Girls On Film - Pershore
Neil Watts 23/09/2010
According to visitpershore.com, Pershore is “an unspoiled, picturesque market town, famed for its elegant Georgian architecture and magnificent Abbey” and is “surrounded by beautiful countryside and picturesque villages and is a haven for cyclists and ramblers”. Adding, “Poets such as John Betjeman have been inspired by Pershore's beauty.”

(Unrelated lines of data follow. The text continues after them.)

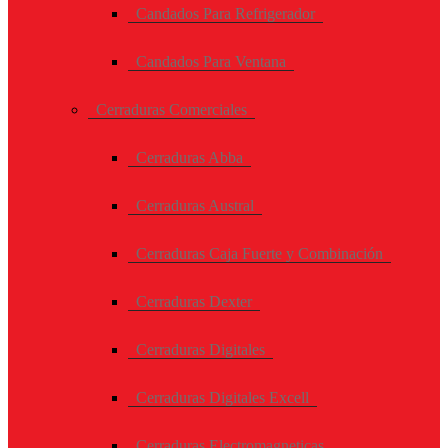
Candados Para Refrigerador
Candados Para Ventana
Cerraduras Comerciales
Cerraduras Abba
Cerraduras Austral
Cerraduras Caja Fuerte y Combinación
Cerraduras Dexter
Cerraduras Digitales
Cerraduras Digitales Excell
Cerraduras Electromagneticas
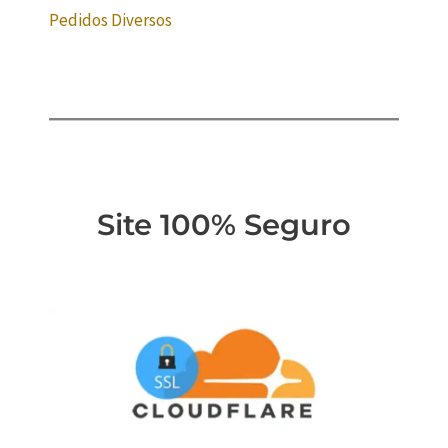
Pedidos Diversos
Site 100% Seguro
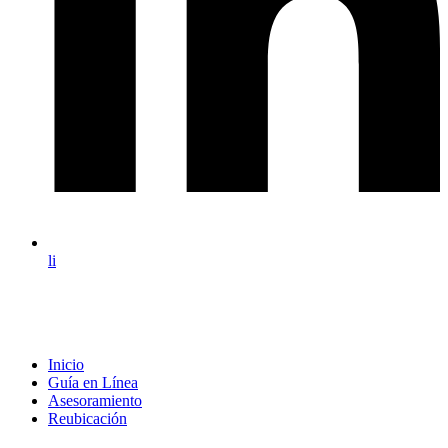
li
Inicio
Guía en Línea
Asesoramiento
Reubicación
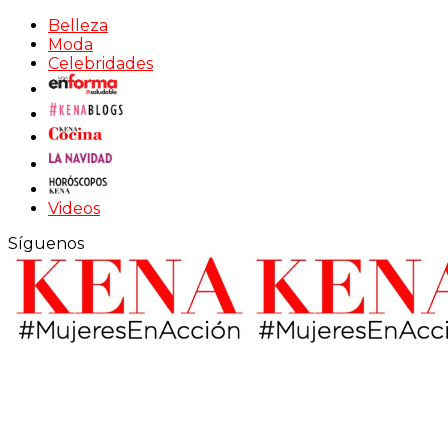
Belleza
Moda
Celebridades
Videos
Síguenos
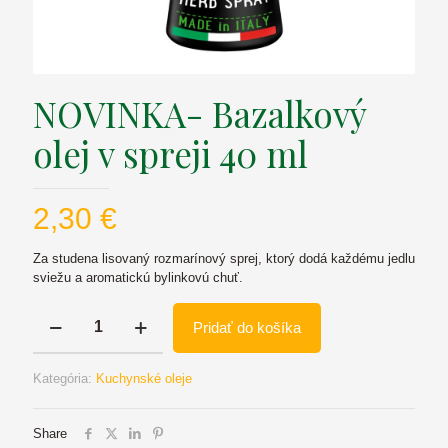
NOVINKA- Bazalkový
olej v spreji 40 ml
2,30
€
Za studena lisovaný rozmarínový sprej, ktorý dodá každému jedlu
sviežu a aromatickú bylinkovú chuť.
množstvo
Pridať do košíka
NOVINKA-
Bazalkový
olej
Kategória:
Kuchynské oleje
v
spreji
40
Share
ml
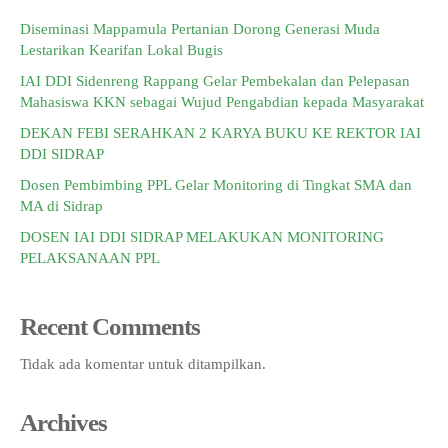
Diseminasi Mappamula Pertanian Dorong Generasi Muda
Lestarikan Kearifan Lokal Bugis
IAI DDI Sidenreng Rappang Gelar Pembekalan dan Pelepasan
Mahasiswa KKN sebagai Wujud Pengabdian kepada Masyarakat
DEKAN FEBI SERAHKAN 2 KARYA BUKU KE REKTOR IAI
DDI SIDRAP
Dosen Pembimbing PPL Gelar Monitoring di Tingkat SMA dan
MA di Sidrap
DOSEN IAI DDI SIDRAP MELAKUKAN MONITORING
PELAKSANAAN PPL
Recent Comments
Tidak ada komentar untuk ditampilkan.
Archives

None of this is of any interest to Peter Adams (guitar/vocals) and Chris Weyms (drums/ vocals) of Girls On Film, it's merely their hometown and a convenient name for their debut
album. They are more likely to indulge in a few pints of cider, give anyone foolish enough to heckle them a thorough dressing down and fall over after blistering your ears with a brutal barrage of punky clatterpop, than marvel at the elegance of the town.
Pershore, the album not the town, sees them successfully juggling a sense of humour (their dry wit spills over during live performances) with the full-steam-ahead loud and dirty indie-
pop. Their tendency to dart from devilish screams to poppy harmonies and from folk inspired ditties to brash punk-rock poses quite a conundrum on the surface, but when it creates such unabashed fun, who cares?
Proceedings are kept short and sweet. They only venture past the three-minute mark on two occasions, on the jangling and emotional Kyoto, You Never Loved Me and the slow, dirty
grunge of Blood. Sweat. Tears.
Elsewhere The Burning of Hylton Road brims with barely concealed aggression and the chorus of “see them burning, burning on the bonfire” makes you wonder what the road's
inhabitants did to arouse such fury. The fantastically dumb digital single He-man bounces with child-like joy and is simply brilliant while album closer Break is all slacker college rock stylings as Weyms leads Adams in a bleary eyed ode to lost love.